Donna Seaman has produced a list of titles and summaries that focus in some way on sustainability – well work checking out!
- The Conundrum: How Scientific Innovation, Increased Efficiency, and Good Intentions Can Make Our Energy and Climate Problems Worse. By David Owen. Riverhead, paper, $14 (9781594485619). Owen, brisk, funny, and forthright, dispels environmental misperceptions to enable us to proceed toward sustainability on firmer ground.
- Empire of Shadows: The Epic Story of Yellowstone. By George Black. St. Martin’s, $35 (9780312383190). Black’s account of the ordeals and discoveries of nineteenth-century explorers in Yellowstone, and how the region became America’s first national park, is both hair-raising and elucidating.
- Facing the Wave: A Journey in the Wake of the Tsunami. By Gretel Ehrlich. Pantheon, $25 (9780307907318). Ehrlich’s sensitive chronicle of her time in Japan after the devastating March 2011 earthquake and tsunami subtly raises questions about culture, nature, global warming, and nuclear power.
- Full Body Burden: Growing Up in the Nuclear Shadow of Rocky Flats. By Kristen Iversen. Crown, $25 (9780307955630). Iversen grew up in Colorado near Rocky Flats, a criminally mismanaged federal nuclear-weapon factory, and tells the full story of how it poisoned the land and its people.
- Global Weirdness: Severe Storms, Deadly Heat Waves, Relentless Drought, Rising Seas, and the Weather of the Future. By Climate Central. Pantheon, $22.95 (9780307907301). Climate Central, a nonpartisan collective of ecological experts, does a masterful job of clarifying all aspects of climate change, separating indisputable scientific evidence from myth and denial.

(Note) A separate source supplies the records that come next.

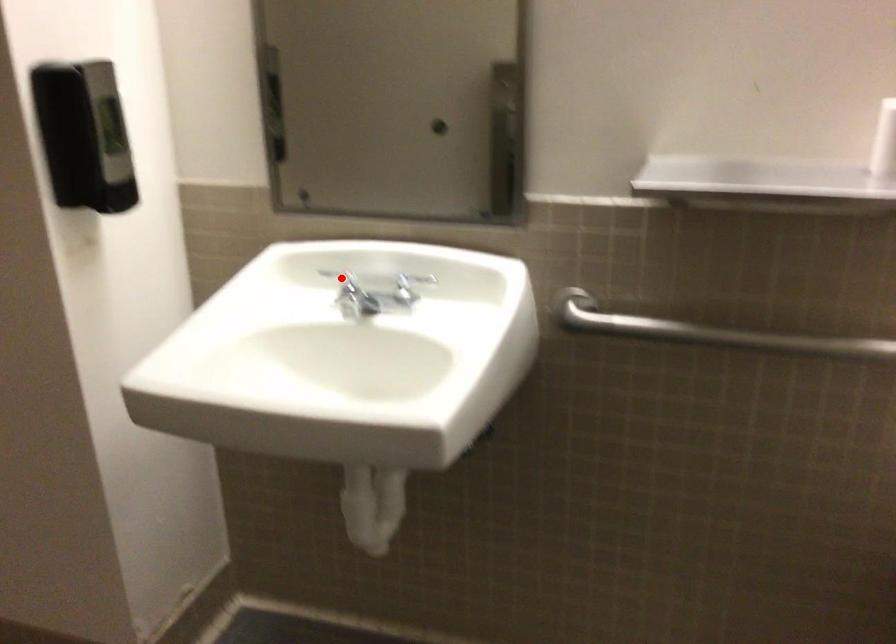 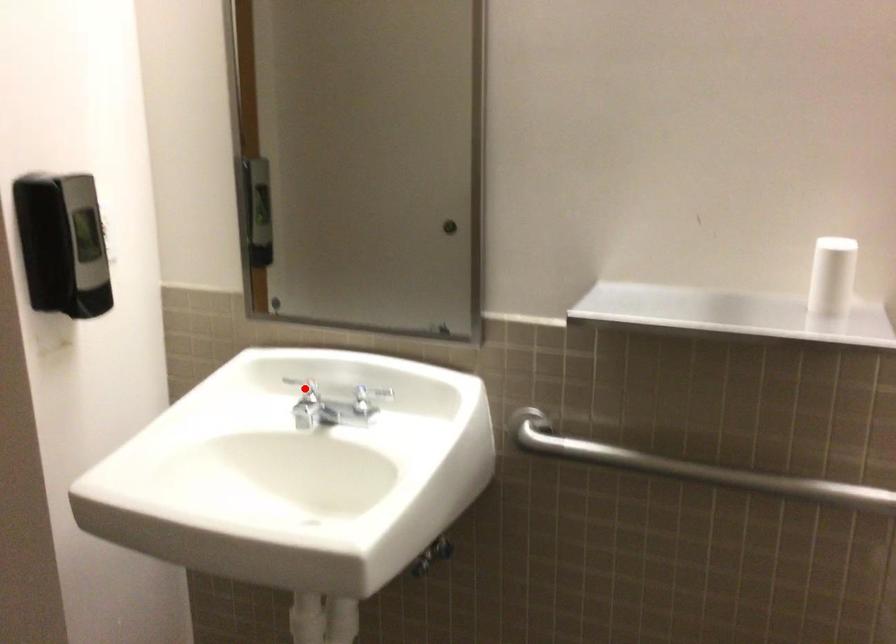 I am providing you with two images of the same scene from different viewpoints. A red point is marked on the first image and another point is marked on the second image. Is the red point in image1 aligned with the point shown in image2?

Yes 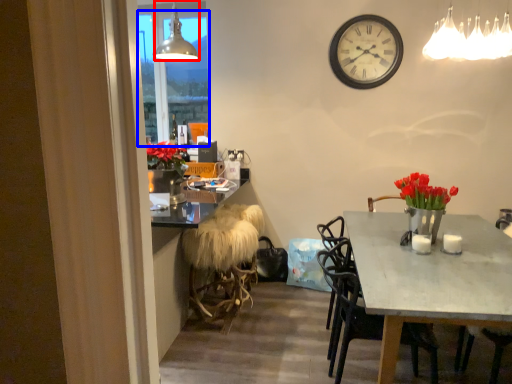 Question: Which point is further to the camera, lamp (highlighted by a red box) or window screen (highlighted by a blue box)?

Choices:
 (A) lamp
 (B) window screen

Answer: (B) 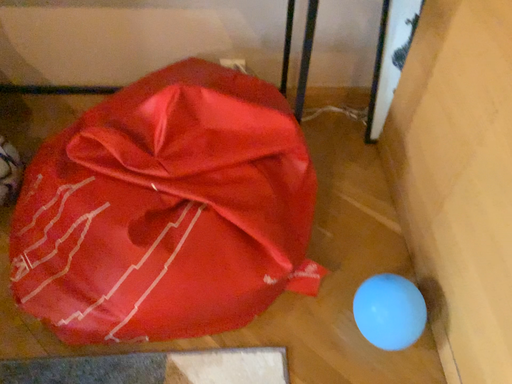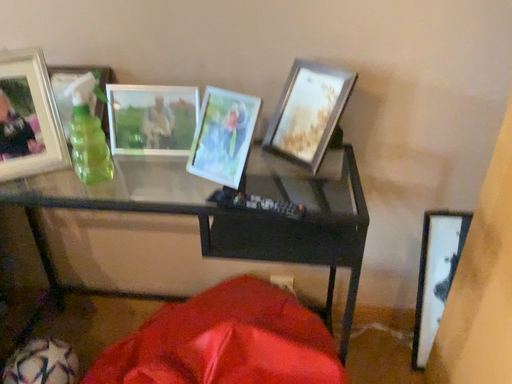 Question: Which way did the camera rotate in the video?

Choices:
 (A) rotated downward
 (B) rotated upward

Answer: (B) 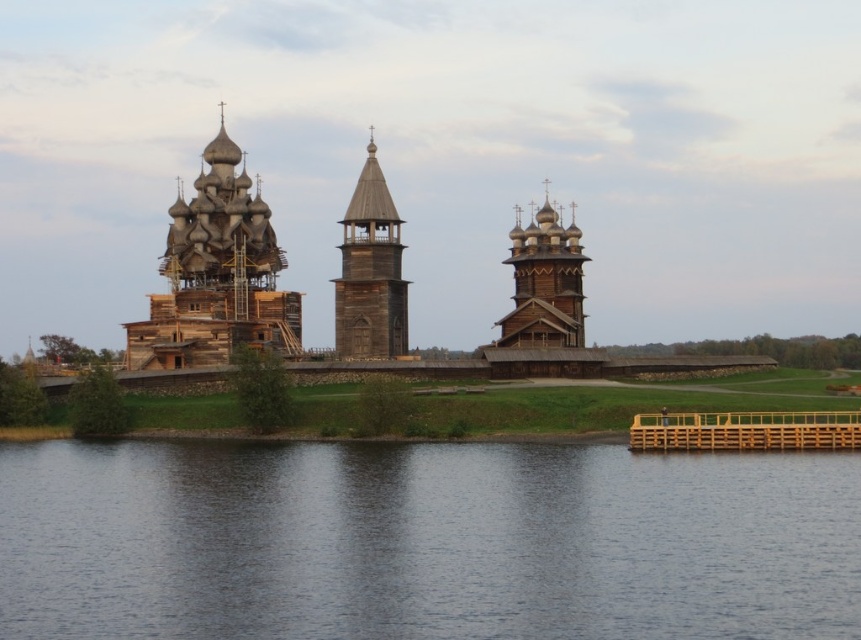 Question: Does wooden church at left appear under brown wooden tower at center?

Choices:
 (A) no
 (B) yes

Answer: (B)

Question: Which of the following is the farthest from the observer?

Choices:
 (A) (378, 212)
 (B) (183, 259)
 (C) (577, 336)
 (D) (129, 467)

Answer: (C)

Question: Which point is farther from the camera taking this photo?

Choices:
 (A) (174, 292)
 (B) (578, 515)
 (C) (547, 260)

Answer: (C)

Question: Does dark blue water at lower center appear over wooden church at left?

Choices:
 (A) yes
 (B) no

Answer: (B)

Question: Does dark blue water at lower center lie behind wooden church at left?

Choices:
 (A) yes
 (B) no

Answer: (B)

Question: Among these points, which one is nearest to the camera?

Choices:
 (A) (523, 320)
 (B) (468, 556)

Answer: (B) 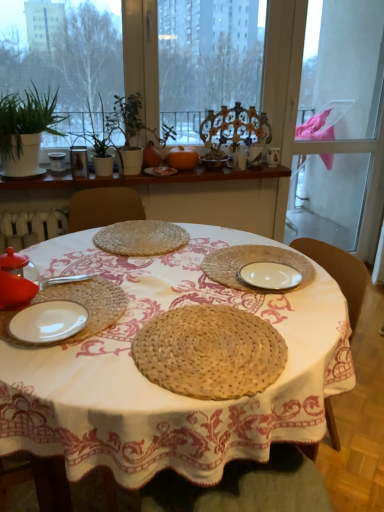 Describe the element at coordinates (141, 238) in the screenshot. I see `woven straw placemat at center, the 4th plate in the front-to-back sequence` at that location.

Find the location of `matte ceramic mug at upper center, which is the first tableware in top-to-bottom order`. matte ceramic mug at upper center, which is the first tableware in top-to-bottom order is located at coordinates (273, 156).

Find the location of a particular element. matte glass teapot at left, which ranks as the first tableware in bottom-to-top order is located at coordinates (15, 280).

Measure the distance between point (x=126, y=384) and camera.

35.20 inches.

Describe the element at coordinates (26, 129) in the screenshot. I see `green leafy plant at upper left` at that location.

The image size is (384, 512). I want to click on woven straw placemat at center, the 4th plate in the front-to-back sequence, so click(x=141, y=238).

Is point (33, 140) positioned before point (222, 160)?

Yes, it is.

From a real-world perspective, starting from the green leafy plant at upper left, which tableware is the 2nd one below it? Please provide its 2D coordinates.

[(213, 162)]

From the image's perspective, relative to matte brown bowl at center, which is the third tableware in left-to-right order, is green leafy plant at upper left above or below?

Clearly, from the image's perspective, green leafy plant at upper left is above matte brown bowl at center, which is the third tableware in left-to-right order.

Is wooden shelf at upper center located outside white ceramic cup at upper center, placed as the 4th tableware when sorted from bottom to top?

That's correct, wooden shelf at upper center is outside of white ceramic cup at upper center, placed as the 4th tableware when sorted from bottom to top.

At what (x,y) coordinates should I click in order to perform the action: click on window sill in front of the white ceramic cup at upper center, the second tableware viewed from the right. Please return your answer as a coordinate pair (x, y). Image resolution: width=384 pixels, height=512 pixels. Looking at the image, I should click on (143, 178).

Is wooden shelf at upper center further to the viewer compared to white ceramic cup at upper center, which is the 2th tableware in back-to-front order?

No.

Considering the relative positions of wooden shelf at upper center and white ceramic cup at upper center, the 2th tableware positioned from the top, in the image provided, is wooden shelf at upper center to the left of white ceramic cup at upper center, the 2th tableware positioned from the top, from the viewer's perspective?

Indeed, wooden shelf at upper center is positioned on the left side of white ceramic cup at upper center, the 2th tableware positioned from the top.

Can you confirm if matte brown bowl at center, the third tableware viewed from the right, is bigger than white ceramic cup at upper center, the 2th tableware positioned from the top?

Yes.

Which of these two, matte brown bowl at center, the 3th tableware in the top-to-bottom sequence, or white ceramic cup at upper center, the fourth tableware when ordered from front to back, stands shorter?

With less height is matte brown bowl at center, the 3th tableware in the top-to-bottom sequence.

From a real-world perspective, is matte brown bowl at center, which is counted as the 3th tableware, starting from the back, on white ceramic cup at upper center, the fourth tableware from the left?

Indeed, from a real-world perspective, matte brown bowl at center, which is counted as the 3th tableware, starting from the back, stands above white ceramic cup at upper center, the fourth tableware from the left.

Locate an element on the screen. Image resolution: width=384 pixels, height=512 pixels. the 1st tableware to the left of the white ceramic cup at upper center, placed as the 4th tableware when sorted from bottom to top, counting from the anchor's position is located at coordinates (213, 162).

Measure the distance from green leafy plant at upper left to woven straw placemat at center.

1.24 meters.

Considering the positions of objects green leafy plant at upper left and woven straw placemat at center in the image provided, who is behind, green leafy plant at upper left or woven straw placemat at center?

green leafy plant at upper left is more distant.

Between green leafy plant at upper left and woven straw placemat at center, which one has larger width?

Wider between the two is woven straw placemat at center.

Based on the photo, does green leafy plant at upper left have a greater height compared to woven straw placemat at center?

Correct, green leafy plant at upper left is much taller as woven straw placemat at center.

Is green leafy plant at upper left bigger than transparent glass screen door at right?

Actually, green leafy plant at upper left might be smaller than transparent glass screen door at right.

Does point (49, 100) come in front of point (383, 7)?

That is True.

From the image's perspective, is green leafy plant at upper left above transparent glass screen door at right?

No, from the image's perspective, green leafy plant at upper left is not above transparent glass screen door at right.

Considering the sizes of objects green leafy plant at upper left and transparent glass screen door at right in the image provided, who is taller, green leafy plant at upper left or transparent glass screen door at right?

Standing taller between the two is transparent glass screen door at right.

Considering the points (40, 140) and (110, 133), which point is behind, point (40, 140) or point (110, 133)?

Point (40, 140)

Can you tell me how much green leafy plant at upper left and green matte plant at upper center, which is the 1th plant in right-to-left order, differ in facing direction?

The facing directions of green leafy plant at upper left and green matte plant at upper center, which is the 1th plant in right-to-left order, are 0.00027 degrees apart.

Can you confirm if green leafy plant at upper left is bigger than green matte plant at upper center, which is the 1th plant in right-to-left order?

Correct, green leafy plant at upper left is larger in size than green matte plant at upper center, which is the 1th plant in right-to-left order.

Considering the relative positions of white matte plate at lower left, the 2th plate positioned from the bottom, and white woven plate at center, which ranks as the 3th plate in top-to-bottom order, in the image provided, is white matte plate at lower left, the 2th plate positioned from the bottom, in front of white woven plate at center, which ranks as the 3th plate in top-to-bottom order,?

Yes, it is in front of white woven plate at center, which ranks as the 3th plate in top-to-bottom order.

Considering the sizes of objects white matte plate at lower left, acting as the first plate starting from the front, and white woven plate at center, which ranks as the 3th plate in top-to-bottom order, in the image provided, who is thinner, white matte plate at lower left, acting as the first plate starting from the front, or white woven plate at center, which ranks as the 3th plate in top-to-bottom order,?

white matte plate at lower left, acting as the first plate starting from the front.

Is the surface of white matte plate at lower left, placed as the 5th plate when sorted from back to front, in direct contact with white woven plate at center, the 3th plate positioned from the front?

white matte plate at lower left, placed as the 5th plate when sorted from back to front, and white woven plate at center, the 3th plate positioned from the front, are clearly separated.

Locate an element on the screen. This screenshot has width=384, height=512. houseplant on the left of matte brown bowl at center, which is the third tableware in left-to-right order is located at coordinates (26, 129).

Image resolution: width=384 pixels, height=512 pixels. In order to click on window sill below the white ceramic cup at upper center, the 2th tableware positioned from the top (from the image's perspective) in this screenshot , I will do `click(143, 178)`.

Based on their spatial positions, is wooden shelf at upper center or transparent glass screen door at right closer to green leafy plant at upper left?

wooden shelf at upper center.

From the picture: From the image, which object appears to be nearer to white woven plate at center, the third plate from the back, white ceramic cup at upper center, the 2th tableware positioned from the top, or woven straw placemat at center, which is the 4th plate in bottom-to-top order?

The object closer to white woven plate at center, the third plate from the back, is woven straw placemat at center, which is the 4th plate in bottom-to-top order.

From the image, which object appears to be farther from woven straw placemat at center, the 4th plate in the front-to-back sequence, transparent glass screen door at right or matte brown bowl at center, which is counted as the 3th tableware, starting from the back?

transparent glass screen door at right.

Estimate the real-world distances between objects in this image. Which object is closer to green matte plant at upper left, which is the first plant in left-to-right order, white matte plate at lower left, the fourth plate when ordered from top to bottom, or matte glass vase at upper left, the fourth tableware viewed from the top?

matte glass vase at upper left, the fourth tableware viewed from the top, is positioned closer to the anchor green matte plant at upper left, which is the first plant in left-to-right order.

Consider the image. When comparing their distances from white woven plate at center, the 3th plate positioned from the front, does green leafy plant at upper left or woven straw placemat at center, the 4th plate in the front-to-back sequence, seem closer?

Among the two, woven straw placemat at center, the 4th plate in the front-to-back sequence, is located nearer to white woven plate at center, the 3th plate positioned from the front.

Which object lies further to the anchor point matte brown bowl at center, the 3th tableware in the top-to-bottom sequence, matte glass vase at upper left, marked as the 1th tableware in a left-to-right arrangement, or matte ceramic mug at upper center, which is counted as the 1th tableware, starting from the right?

The object further to matte brown bowl at center, the 3th tableware in the top-to-bottom sequence, is matte glass vase at upper left, marked as the 1th tableware in a left-to-right arrangement.

Which object lies further to the anchor point white matte plate at lower left, placed as the 5th plate when sorted from back to front, matte ceramic mug at upper center, placed as the first tableware when sorted from back to front, or white matte plate at center, the 5th plate positioned from the bottom?

Among the two, matte ceramic mug at upper center, placed as the first tableware when sorted from back to front, is located further to white matte plate at lower left, placed as the 5th plate when sorted from back to front.

Looking at the image, which one is located further to wooden shelf at upper center, woven straw placemat at center, which ranks as the 2th plate in back-to-front order, or matte ceramic mug at upper center, the fifth tableware in the bottom-to-top sequence?

woven straw placemat at center, which ranks as the 2th plate in back-to-front order, lies further to wooden shelf at upper center than the other object.

At what (x,y) coordinates should I click in order to perform the action: click on houseplant between white woven plate at center, the third plate from the back, and white ceramic cup at upper center, placed as the 4th tableware when sorted from bottom to top, along the z-axis. Please return your answer as a coordinate pair (x, y). Image resolution: width=384 pixels, height=512 pixels. Looking at the image, I should click on (26, 129).

Where is `window sill between green leafy plant at upper left and matte brown bowl at center, which is the third tableware in front-to-back order`? This screenshot has width=384, height=512. window sill between green leafy plant at upper left and matte brown bowl at center, which is the third tableware in front-to-back order is located at coordinates (143, 178).

Locate an element on the screen. Image resolution: width=384 pixels, height=512 pixels. tableware between woven straw placemat at center and wooden shelf at upper center in the front-back direction is located at coordinates (15, 280).

Where is `fruit situated between green leafy plant at upper left and matte brown bowl at center, which is the third tableware in front-to-back order, from left to right`? The image size is (384, 512). fruit situated between green leafy plant at upper left and matte brown bowl at center, which is the third tableware in front-to-back order, from left to right is located at coordinates (182, 157).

- The Land Grabbers: The New Fight over Who Owns the Earth. By Fred Pearce. Beacon, $27.95 (9780807003244). Pearce exposes enormous land grabs by foreigners in Africa, Asia, Indonesia, the Ukraine, and South America, stealthy acquisitions that involve crimes against humanity and environmental destruction.
- On a Farther Shore: The Life and Legacy of Rachel Carson. By William Souder. Crown, $30 (9780307462206). Souder brings a fresh and delving perspective to scientist, writer, and environmentalist Carson’s trailblazing achievements, hard-won artistry, and heroic sacrifices.
- “A Rich Spot of Earth”: Thomas Jefferson’s Revolutionary Garden at Monticello. By Peter J. Hatch. Yale, $35 (9780300171143). Hatch’s elegantly illustrated homage to Jefferson’s horticultural genius establishes the great statesman as the forefather of modern organic and sustainable garden movements.
- Visit Sunny Chernobyl and Other Adventures in the World’s Most Polluted Places. By Andrew Blackwell. Rodale, $25.99 (9781605294452). Blackwell chronicles his visits to “the world’s most polluted places” in this witty yet alarming work of adventurous global environmental investigation.
- When Women Were Birds: Fifty-Four Variations on Voice. By Terry Tempest Williams. Farrar/Sarah Crichton, $24 (9780374288976). Williams reflects on her family’s suffering and revelations as atomic-bomb-test “downwinders” in a transcendent tribute to wilderness and women’s lives, nature and culture, place and sense of self.